As someone whose last classroom experience was with adults on a college campus, I had an idea in my head of what the “library as classroom” might look like. I was picturing a mixture of lectures from the librarian and build time, kids who would want to hear my explanations of why their code wasn’t working. Of course, anyone who works with kids in the library (or out of it) is probably laughing at me right now. Those kids were ready to start making messes as soon as the librarian let them open the lids of their kits, and they’ve had so much fun since then.
This module, I particularly resonated with Joshua Block’s article on Embracing Messy Learning. Even while those kids are going through the on-screen instructions and example code, they run into dead ends. They try to add crazy arms to their robots that get stuck, or code blocks that will make the robot do an extra dance. They run experiments with different motor speeds. Sometimes the Bluetooth just won’t connect, and they don’t want me to turn it off and turn it back on again to fix the problem. One kid might sit and pout while the other hogs the laptop.

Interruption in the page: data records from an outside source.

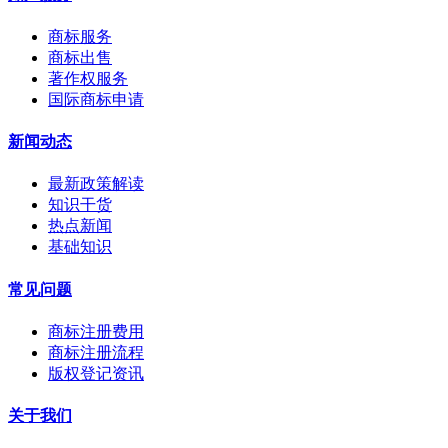
商标服务
商标出售
著作权服务
国际商标申请
新闻动态
最新政策解读
知识干货
热点新闻
基础知识
常见问题
商标注册费用
商标注册流程
版权登记资讯
关于我们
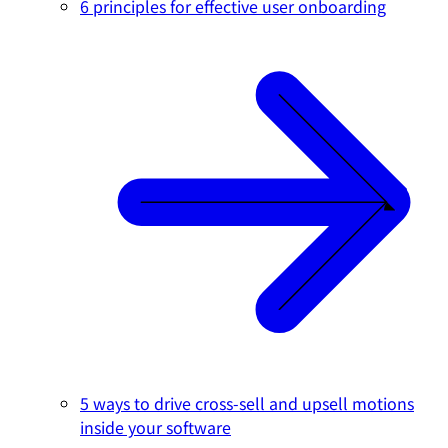
6 principles for effective user onboarding
5 ways to drive cross-sell and upsell motions
inside your software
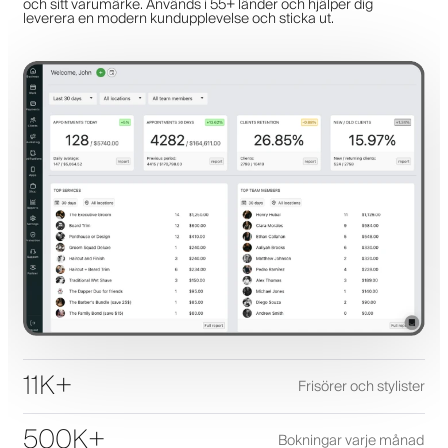
och sitt varumärke. Används i 55+ länder och hjälper dig
leverera en modern kundupplevelse och sticka ut.
11K+
Frisörer och stylister
500K+
Bokningar varje månad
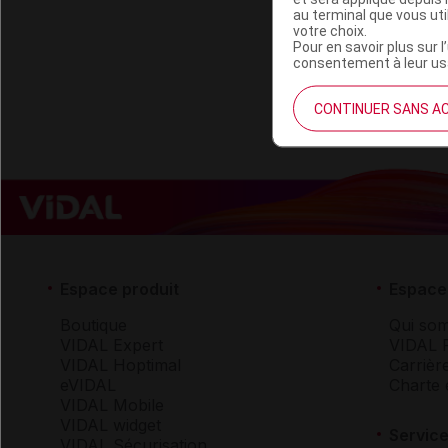
Code EAN
au terminal que vous ut
Labo. Distributeu
votre choix.
Pour en savoir plus sur l
Remboursement
consentement à leur usa
CONTINUER SANS A
Espace produit
Espace 
Boutique
Qui so
VIDAL Expert
VIDAL 
VIDAL Hoptimal
Carrièr
eVIDAL
Charte 
VIDAL Mobile
VIDAL widget
Service
VIDAL Sécurisation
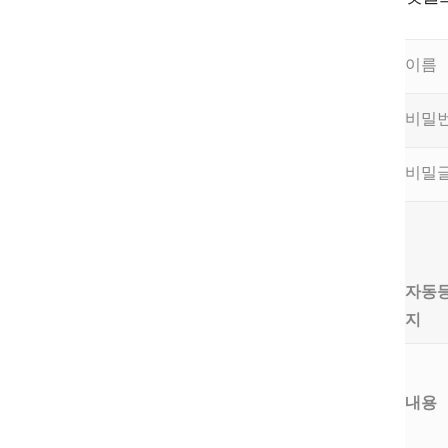
이름
비밀
비밀
자동
지
내용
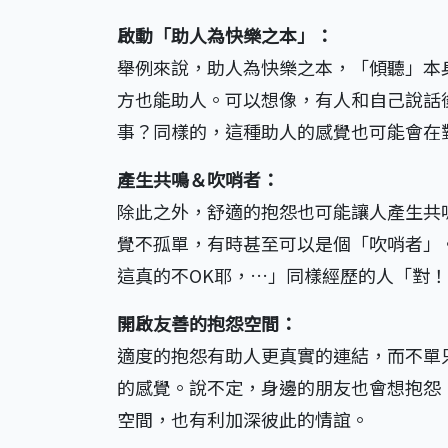
啟動「助人為快樂之本」：
舉例來說，助人為快樂之本，「傾聽」本
方也能助人。可以想像，有人和自己說話
事？同樣的，這種助人的感覺也可能會在
產生共鳴＆吹哨者：
除此之外，舒適的抱怨也可能讓人產生共
覺不孤單，有時甚至可以是個「吹哨者」
這真的不OK耶，…」同樣經歷的人「對！
開啟友善的抱怨空間：
適度的抱怨有助人更真實的連結，而不單
的感覺。說不定，身邊的朋友也會想抱怨
空間，也有利加深彼此的情誼。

Block talks about the “messy stage”–when “groups do not seem to be accomplishing very much, there seems to be very little engagement or commitment to the project, and groups are not effectively communicating.” And yet, the kids are still planning, thinking, and growing during those moments of frustration. I know from experience that learning to code really means learning how to problem-solve. Over the weeks, they’ve started to identify themselves as coders and builders. And then they get to play with a meowing line-following robot with an extra battering ram that they put together with their own hands.